De son côté, le second programme, le PITE, est doté de 47,68 millions d'euros en AE et 34,9 millions d'euros en CP, soit une augmentation de 22 % pour les premiers et une baisse de 3 % pour les seconds par rapport à 2010. Il retrace quatre actions :

- il s'agit, tout d'abord, du financement de la « reconquête » de la qualité de l'eau en Bretagne, seule action du PITE dont le montant varie en 2011, avec des AE en hausse de 321 %. Cette action comporte notamment le « plan d'urgence nitrates » mis en place en 2007 pour cinq ans dans le cadre d'un contentieux européen, sujet sur lequel je réaliserai un contrôle budgétaire l'année prochaine. La forte hausse des AE de l'action « qualité de l'eau en Bretagne » résulte surtout de son enrichissement 2011 avec la création d'un nouvel axe relatif au « plan de lutte contre les algues vertes », doté de 8,7 millions d'euros en AE ;

- la deuxième action correspond au plan d'investissements en Corse, qui absorbe 60 % des AE et plus de la moitié des CP du programme. En outre, d'importants fonds de concours sont attendus pour cette action en provenance de l'Agence de financement des infrastructures de transport de France (AFITF), avec 35 millions d'euros en CP, ce qui constitue évidemment une forme de « débudgétisation » ;

- la troisième action du programme concerne les dépenses consacrées à l'écologie du marais poitevin ;

- enfin, on trouve le programme de santé mis en oeuvre à la Guadeloupe et à la Martinique en raison de la présence dans les sols de chlordécone, ce pesticide hautement toxique qui a été utilisé contre le charançon du bananier.
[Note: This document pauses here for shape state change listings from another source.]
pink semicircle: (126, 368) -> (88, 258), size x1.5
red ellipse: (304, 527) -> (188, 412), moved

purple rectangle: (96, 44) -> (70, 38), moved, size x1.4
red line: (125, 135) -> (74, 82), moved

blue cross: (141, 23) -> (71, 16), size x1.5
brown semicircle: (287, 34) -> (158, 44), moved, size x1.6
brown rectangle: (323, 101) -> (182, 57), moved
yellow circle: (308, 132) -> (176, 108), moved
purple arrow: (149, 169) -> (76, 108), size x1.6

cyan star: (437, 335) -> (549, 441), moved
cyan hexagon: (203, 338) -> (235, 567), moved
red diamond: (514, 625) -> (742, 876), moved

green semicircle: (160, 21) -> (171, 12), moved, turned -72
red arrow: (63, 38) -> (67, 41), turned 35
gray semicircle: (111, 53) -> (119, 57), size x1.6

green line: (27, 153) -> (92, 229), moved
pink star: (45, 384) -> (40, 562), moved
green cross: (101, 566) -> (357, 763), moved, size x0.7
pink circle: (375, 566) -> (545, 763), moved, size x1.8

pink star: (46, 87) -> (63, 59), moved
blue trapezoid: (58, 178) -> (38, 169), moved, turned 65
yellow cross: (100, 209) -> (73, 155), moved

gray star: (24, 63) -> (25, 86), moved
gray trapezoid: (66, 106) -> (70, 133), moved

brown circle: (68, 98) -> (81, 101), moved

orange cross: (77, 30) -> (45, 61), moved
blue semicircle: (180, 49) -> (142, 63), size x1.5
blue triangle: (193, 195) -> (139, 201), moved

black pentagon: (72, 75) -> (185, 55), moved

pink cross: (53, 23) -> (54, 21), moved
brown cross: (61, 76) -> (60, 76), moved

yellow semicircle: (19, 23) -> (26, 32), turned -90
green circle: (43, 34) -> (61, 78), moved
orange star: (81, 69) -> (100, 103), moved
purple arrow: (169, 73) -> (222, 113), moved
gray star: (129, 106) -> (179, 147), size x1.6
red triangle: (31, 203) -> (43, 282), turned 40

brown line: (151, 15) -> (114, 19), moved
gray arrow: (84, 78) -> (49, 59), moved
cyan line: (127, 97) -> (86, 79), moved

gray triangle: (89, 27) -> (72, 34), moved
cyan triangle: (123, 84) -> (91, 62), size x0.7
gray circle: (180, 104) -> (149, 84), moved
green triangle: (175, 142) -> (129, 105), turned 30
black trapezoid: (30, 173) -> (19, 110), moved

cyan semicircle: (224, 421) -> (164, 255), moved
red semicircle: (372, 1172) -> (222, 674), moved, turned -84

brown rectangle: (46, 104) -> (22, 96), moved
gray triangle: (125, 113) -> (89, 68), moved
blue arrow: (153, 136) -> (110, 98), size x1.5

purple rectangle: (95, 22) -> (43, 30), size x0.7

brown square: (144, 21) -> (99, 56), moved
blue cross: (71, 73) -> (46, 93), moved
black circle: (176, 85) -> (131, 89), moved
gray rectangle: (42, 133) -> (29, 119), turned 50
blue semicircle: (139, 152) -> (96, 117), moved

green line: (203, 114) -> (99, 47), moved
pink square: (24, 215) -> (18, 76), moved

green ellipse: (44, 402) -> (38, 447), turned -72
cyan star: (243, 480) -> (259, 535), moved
Dans ce contexte de continuité, il faut souligner les points positifs et ceux qui, en revanche, appellent une amélioration.

Du côté des aspects positifs, je retiendrai, à titre principal, le souci de soutenabilité des engagements pris sur les programmes de la mission. La loi de finances pour 2009 était ainsi revenue à un quasi-équilibre entre AE et CP du programme, tout en maintenant un niveau de CP légèrement moindre que celui des AE, ce qui a conduit à des ajustements en cours d'exercice, notamment dans le cadre du plan de relance, qui a doté le PICPAT du montant de CP supplémentaires requis. La loi de finances pour 2010 a confirmé cette évolution en faveur d'une couverture en paiement des engagements précédents. Cette sagesse a porté ses fruits puisque ce rattrapage a permis de résorber la dette exigible du FNADT. Fortement réduite en 2009 puis en 2010, cette dette devrait être nulle au 31 décembre 2010. Le niveau des CP alloués en 2011 ne devrait donc pas induire de tensions sur le financement du programme, d'autant que parallèlement, selon le projet de loi de programmation des finances publiques pour les années 2011 à 2014, le montant total des CP prévu est égal à la somme des AE inscrites sur la même période. J'attirerai l'attention du Gouvernement sur la nécessité de ne pas relâcher cet effort de soutenabilité, pour éviter de renouer avec les tensions de financement connues avant 2007.

J'en viens aux sujets qui me paraissent appeler des améliorations et qui ont trait à des questions d'évaluation.

En premier lieu, une évaluation renforcée me paraît nécessaire pour la politique des « pôles », à commencer par les pôles de compétitivité et les « grappes d'entreprises », mais aussi les pôles d'excellence rurale et, demain, le plan d'action en faveur des territoires ruraux mis en place cette année.

En second lieu, l'évaluation que je préconise concerne les dépenses fiscales rattachées au programme que gère la DATAR. Il s'agit, pour 2011, de quelque trente catégories de dépenses fiscales, pour un total supérieur à 408 millions d'euros. La moitié d'entre elles concerne la Corse, pour un montant global d'au moins 250 millions d'euros, soit plus de 60 % du total. Il s'agit par exemple des taux de TVA particuliers applicables à divers produits sur l'île ou, encore du crédit d'impôt pour investissement en Corse. Ces dépenses, malgré des recommandations répétées, ne font toujours pas l'objet d'une évaluation de leurs performances, au motif que la DATAR n'en a pas la capacité, mais seulement les ministères financiers. En outre, les deux tiers de ces trente dépenses fiscales sont évaluées, chacune, à un montant égal ou inférieur à un million d'euros ou ne sont pas chiffrées. Je m'interroge sur la pertinence d'un tel saupoudrage et sur les effets qui peuvent en être attendus. Mes remarques sont d'ailleurs confirmées par le dernier rapport du Conseil des prélèvements obligatoires. Ce dernier a ainsi regretté en octobre 2010 que « les dispositifs fiscaux en faveur de l'aménagement du territoire soient d'une efficacité incertaine ».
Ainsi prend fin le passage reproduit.